Collected data

----

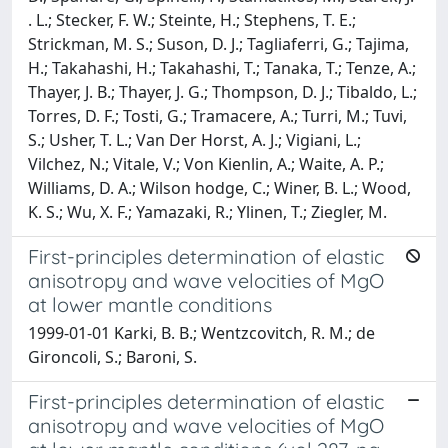
. L.; Stecker, F. W.; Steinte, H.; Stephens, T. E.;
Strickman, M. S.; Suson, D. J.; Tagliaferri, G.; Tajima,
H.; Takahashi, H.; Takahashi, T.; Tanaka, T.; Tenze, A.;
Thayer, J. B.; Thayer, J. G.; Thompson, D. J.; Tibaldo, L.;
Torres, D. F.; Tosti, G.; Tramacere, A.; Turri, M.; Tuvi,
S.; Usher, T. L.; Van Der Horst, A. J.; Vigiani, L.;
Vilchez, N.; Vitale, V.; Von Kienlin, A.; Waite, A. P.;
Williams, D. A.; Wilson hodge, C.; Winer, B. L.; Wood,
K. S.; Wu, X. F.; Yamazaki, R.; Ylinen, T.; Ziegler, M.
First-principles determination of elastic
anisotropy and wave velocities of MgO
at lower mantle conditions
1999-01-01 Karki, B. B.; Wentzcovitch, R. M.; de
Gironcoli, S.; Baroni, S.
First-principles determination of elastic
anisotropy and wave velocities of MgO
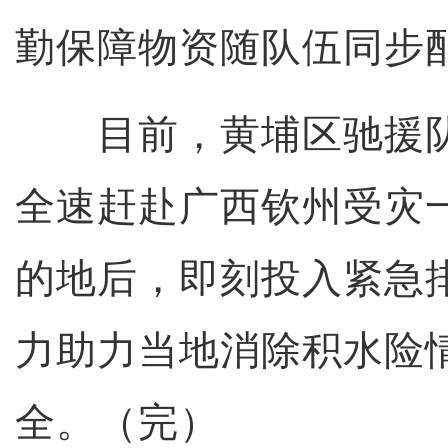
勤保障物资随队伍同步
目前，黄埔区驰援队
全速赶赴广西钦州受灾
的地后，即刻投入紧急
力助力当地消除积水险
全。（完）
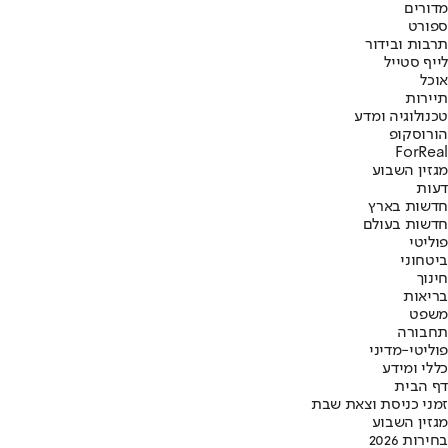
מדורים
ספורט
תרבות ובידור
לייף סטייל
אוכל
תיירות
טכנולוגיה ומדע
הורוסקופ
ForReal
מגזין השבוע
דעות
חדשות בארץ
חדשות בעולם
פוליטי
ביטחוני
חינוך
בריאות
משפט
תחבורה
פוליטי-מדיני
כללי ומידע
דף הבית
זמני כניסת וצאת שבת
מגזין השבוע
בחירות 2026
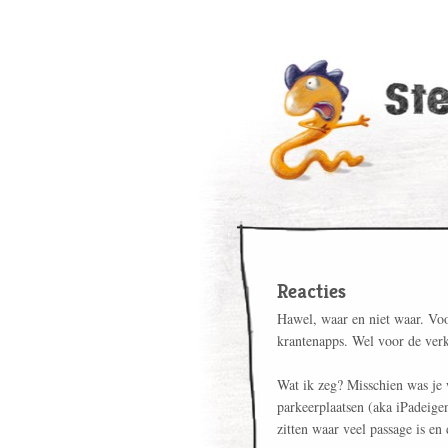
Reacties
Hawel, waar en niet waar. Voo
krantenapps. Wel voor de verk
Wat ik zeg? Misschien was je 
parkeerplaatsen (aka iPadeige
zitten waar veel passage is e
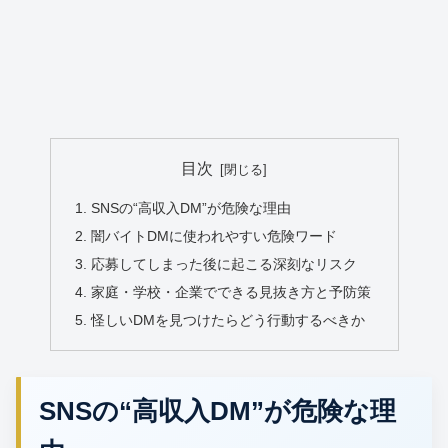
目次
SNSの“高収入DM”が危険な理由
闇バイトDMに使われやすい危険ワード
応募してしまった後に起こる深刻なリスク
家庭・学校・企業でできる見抜き方と予防策
怪しいDMを見つけたらどう行動するべきか
SNSの“高収入DM”が危険な理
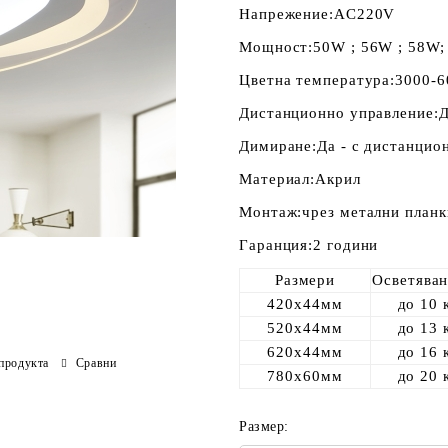
Напрежение:
AC220V
Мощност:
50W ; 56W ; 58W
Цветна температура:
3000-
Дистанционно управление:
Димиране:
Да - с дистанцио
Материал:
Акрил
Монтаж:
чрез метални планк
Гаранция:
2 години
Размери
Осветява
420х44мм
до 10 
520х44мм
до 13 
620х44мм
до 16 
продукта
Сравни
780х60мм
до 20 
Размер:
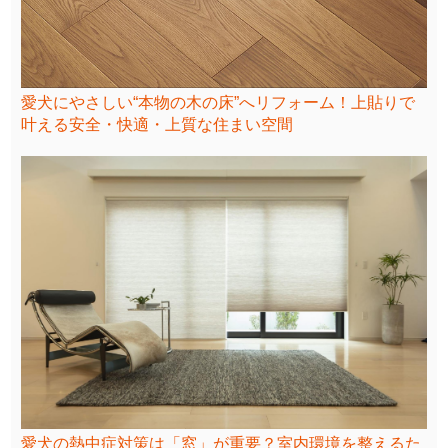
愛犬にやさしい“本物の木の床”へリフォーム！上貼りで
叶える安全・快適・上質な住まい空間
愛犬の熱中症対策は「窓」が重要？室内環境を整えるた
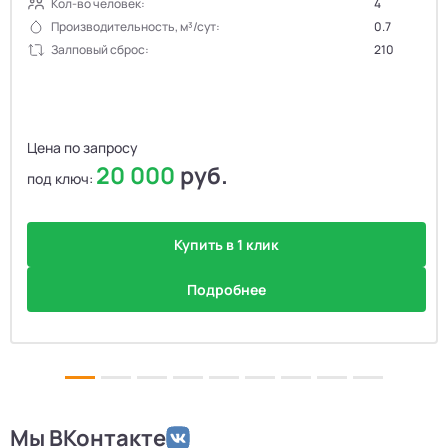
Кол-во человек:
4
Производительность, м³/сут:
0.7
Залповый сброс:
210
Цена по запросу
20 000
руб.
под ключ:
Купить в 1 клик
Подробнее
Мы ВКонтакте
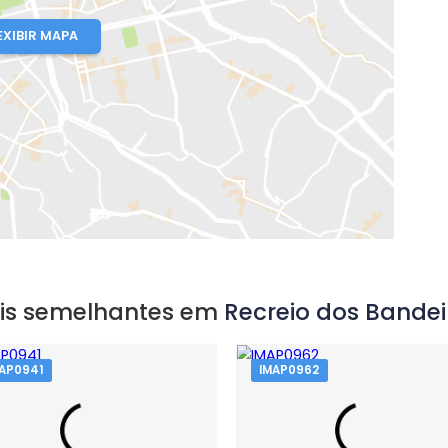
o Do Pontal
io de Janeiro, RJ
EXIBIR MAPA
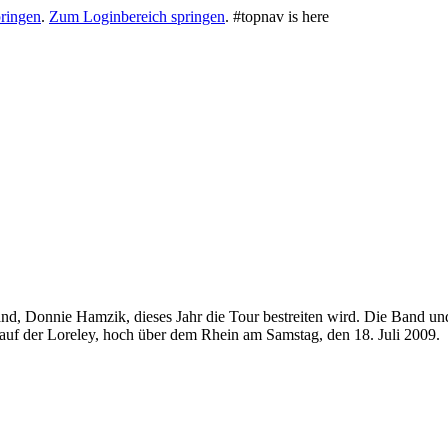
ringen
.
Zum Loginbereich springen
.
#topnav is here
nd, Donnie Hamzik, dieses Jahr die Tour bestreiten wird. Die Band u
I auf der Loreley, hoch über dem Rhein am Samstag, den 18. Juli 2009.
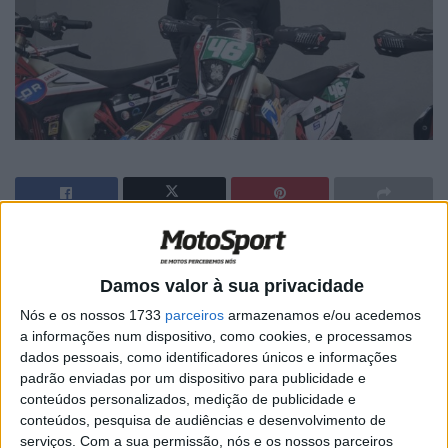
🔊 Ouvir artigo
Damos valor à sua privacidade
Diego Rodrigues
estreou-se este sábado no
campeonato
do mundo de SuperEnduro
na cidade polaca de
Cracóvia
.
Nós e os nossos 1733
parceiros
armazenamos e/ou acedemos
a informações num dispositivo, como cookies, e processamos
A competir na classe
Junior
integrado na
equipa italiana
dados pessoais, como identificadores únicos e informações
padrão enviadas por um dispositivo para publicidade e
TTR Squadra Corse
, o transmontano foi o
5.º
mais rápido
conteúdos personalizados, medição de publicidade e
nos
treinos livres
do seu grupo, exatamente a posição
conteúdos, pesquisa de audiências e desenvolvimento de
que ocupou também nos
treinos cronometrados
.
serviços.
Com a sua permissão, nós e os nossos parceiros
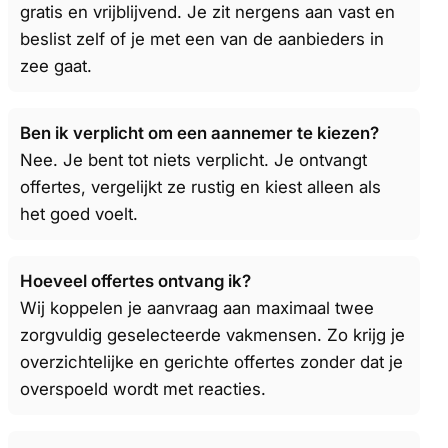
gratis en vrijblijvend. Je zit nergens aan vast en
beslist zelf of je met een van de aanbieders in
zee gaat.
Ben ik verplicht om een aannemer te kiezen?
Nee. Je bent tot niets verplicht. Je ontvangt
offertes, vergelijkt ze rustig en kiest alleen als
het goed voelt.
Hoeveel offertes ontvang ik?
Wij koppelen je aanvraag aan maximaal twee
zorgvuldig geselecteerde vakmensen. Zo krijg je
overzichtelijke en gerichte offertes zonder dat je
overspoeld wordt met reacties.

----

**Your assignment**:
Every line of the records must come back unchanged, except that pictures are dropped.

**Written solution**:
. L.; Stecker, F. W.; Steinte, H.; Stephens, T. E.;
Strickman, M. S.; Suson, D. J.; Tagliaferri, G.; Tajima,
H.; Takahashi, H.; Takahashi, T.; Tanaka, T.; Tenze, A.;
Thayer, J. B.; Thayer, J. G.; Thompson, D. J.; Tibaldo, L.;
Torres, D. F.; Tosti, G.; Tramacere, A.; Turri, M.; Tuvi,
S.; Usher, T. L.; Van Der Horst, A. J.; Vigiani, L.;
Vilchez, N.; Vitale, V.; Von Kienlin, A.; Waite, A. P.;
Williams, D. A.; Wilson hodge, C.; Winer, B. L.; Wood,
K. S.; Wu, X. F.; Yamazaki, R.; Ylinen, T.; Ziegler, M.
First-principles determination of elastic
anisotropy and wave velocities of MgO
at lower mantle conditions
1999-01-01 Karki, B. B.; Wentzcovitch, R. M.; de
Gironcoli, S.; Baroni, S.
First-principles determination of elastic
anisotropy and wave velocities of MgO
勤保障物资随队伍同步
目前，黄埔区驰援队
全速赶赴广西钦州受灾
的地后，即刻投入紧急
力助力当地消除积水险
全。（完）
מדורים
ספורט
תרבות ובידור
לייף סטייל
אוכל
תיירות
טכנולוגיה ומדע
הורוסקופ
ForReal
מגזין השבוע
דעות
חדשות בארץ
חדשות בעולם
פוליטי
ביטחוני
חינוך
בריאות
משפט
תחבורה
פוליטי-מדיני
כללי ומידע
דף הבית
זמני כניסת וצאת שבת
מגזין השבוע
בחירות 2026
Reacties
Hawel, waar en niet waar. Voo
krantenapps. Wel voor de verk
Wat ik zeg? Misschien was je 
parkeerplaatsen (aka iPadeige
zitten waar veel passage is e
目次
SNSの“高収入DM”が危険な理由
闇バイトDMに使われやすい危険ワード
応募してしまった後に起こる深刻なリスク
家庭・学校・企業でできる見抜き方と予防策
怪しいDMを見つけたらどう行動するべきか
SNSの“高収入DM”が危険な理
Напрежение:
AC220V
Мощност:
50W ; 56W ; 58W
Цветна температура:
3000-
Дистанционно управление:
Димиране:
Да - с дистанцио
Материал:
Акрил
Монтаж:
чрез метални планк
Гаранция:
2 години
Размери
Осветява
420х44мм
до 10 
520х44мм
до 13 
620х44мм
до 16 
продукта
Сравни
780х60мм
до 20 
Размер:
愛犬にやさしい“本物の木の床”へリフォーム！上貼りで
叶える安全・快適・上質な住まい空間
愛犬の熱中症対策は「窓」が重要？室内環境を整えるた
Кол-во человек:
4
Производительность, м³/сут:
0.7
Залповый сброс:
210
Цена по запросу
20 000
руб.
под ключ:
Купить в 1 клик
Подробнее
Мы ВКонтакте
o Do Pontal
io de Janeiro, RJ
EXIBIR MAPA
ringen
.
Zum Loginbereich springen
.
#topnav is here
nd, Donnie Hamzik, dieses Jahr die Tour bestreiten wird. Die Band u
I auf der Loreley, hoch über dem Rhein am Samstag, den 18. Juli 2009.
🔊 Ouvir artigo
Damos valor à sua privacidade
Diego Rodrigues
estreou-se este sábado no
campeonato
do mundo de SuperEnduro
na cidade polaca de
Cracóvia
.
Nós e os nossos 1733
parceiros
armazenamos e/ou acedemos
a informações num dispositivo, como cookies, e processamos
A competir na classe
Junior
integrado na
equipa italiana
dados pessoais, como identificadores únicos e informações
padrão enviadas por um dispositivo para publicidade e
TTR Squadra Corse
, o transmontano foi o
5.º
mais rápido
conteúdos personalizados, medição de publicidade e
nos
treinos livres
do seu grupo, exatamente a posição
conteúdos, pesquisa de audiências e desenvolvimento de
que ocupou também nos
treinos cronometrados
.
serviços.
Com a sua permissão, nós e os nossos parceiros
gratis en vrijblijvend. Je zit nergens aan vast en
beslist zelf of je met een van de aanbieders in
zee gaat.
Ben ik verplicht om een aannemer te kiezen?
Nee. Je bent tot niets verplicht. Je ontvangt
offertes, vergelijkt ze rustig en kiest alleen als
het goed voelt.
Hoeveel offertes ontvang ik?
Wij koppelen je aanvraag aan maximaal twee
zorgvuldig geselecteerde vakmensen. Zo krijg je
overzichtelijke en gerichte offertes zonder dat je
overspoeld wordt met reacties.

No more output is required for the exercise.